Alaska Native Science and Engineering Program to expand high school component

Acceleration Academy allows students to earn both a high school diploma and a bachelor’s degree in five years. (Photo courtesy of the Alaska Native Science and Engineering Program.)

The Alaska Native Science and Engineering Program at the University of Alaska has received $5 million to expand its high school component to Dillingham, Kotzebue and Juneau.

The program’s Acceleration Academy allows students to earn both a high school diploma and a bachelor’s degree in five years. It’s currently offered at the university’s Anchorage, Bethel and Matanuska-Susitna campuses.

Program founder and vice provost Herb Schroeder said it helps the state and families save money.

“The cost to government for a graduate from our university is around $300,000, and the cost to government for students to graduate from Acceleration is $88,000,” he said. “We want to make this opportunity available for every single student in the state.”

Schroeder started ANSEP after seeing how many students from rural communities were unprepared for college math and science classes. The first Acceleration Academy started in the Mat-Su in 2015.

Acceleration Academy students spend about half of their day in traditional classes, and the other half working together on projects or in study groups. Schroeder said about 70% of ANSEP’s students are Alaska Native.
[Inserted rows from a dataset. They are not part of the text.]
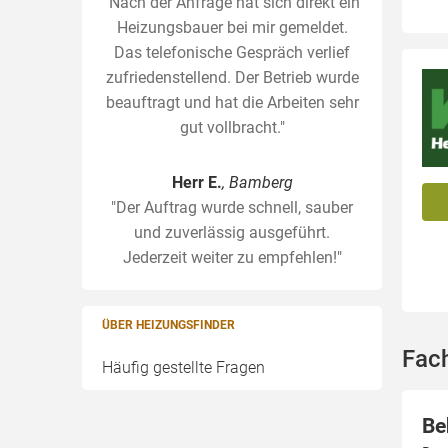
"Nach der Anfrage hat sich direkt ein
Heizungsbauer bei mir gemeldet.
Das telefonische Gespräch verlief
zufriedenstellend. Der Betrieb wurde
beauftragt und hat die Arbeiten sehr
gut vollbracht."
Herr E.
, Bamberg
"Der Auftrag wurde schnell, sauber
und zuverlässig ausgeführt.
Jederzeit weiter zu empfehlen!"
ÜBER HEIZUNGSFINDER
Fac
Häufig gestellte Fragen
Be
“This whole idea of collaboration came out of Alaska Native culture, where everyone works together to be successful,” he said. “If you live in the village, everybody depends upon each other.”

Some student housing is available at the Bethel location. The funding will also allow the university to offer student housing at the Anchorage campus, which, Schroeder said, will make it more accessible.

“There’s a lot of students who live in communities that don’t have access to those rural campuses that the university has,” he said. “And they can come in starting in 9th grade and live in our residence halls and attend the Acceleration Academy we have on our campus here.”

The Dillingham, Kotzebue and Juneau programs will begin this fall. Next, Schroeder hopes to expand even further — to Kodiak, Nome and Fairbanks. Schroeder’s goal is to offer the program in every community with a University of Alaska campus, which also includes Soldotna, Homer, Palmer, Valdez, Ketchikan and Sitka.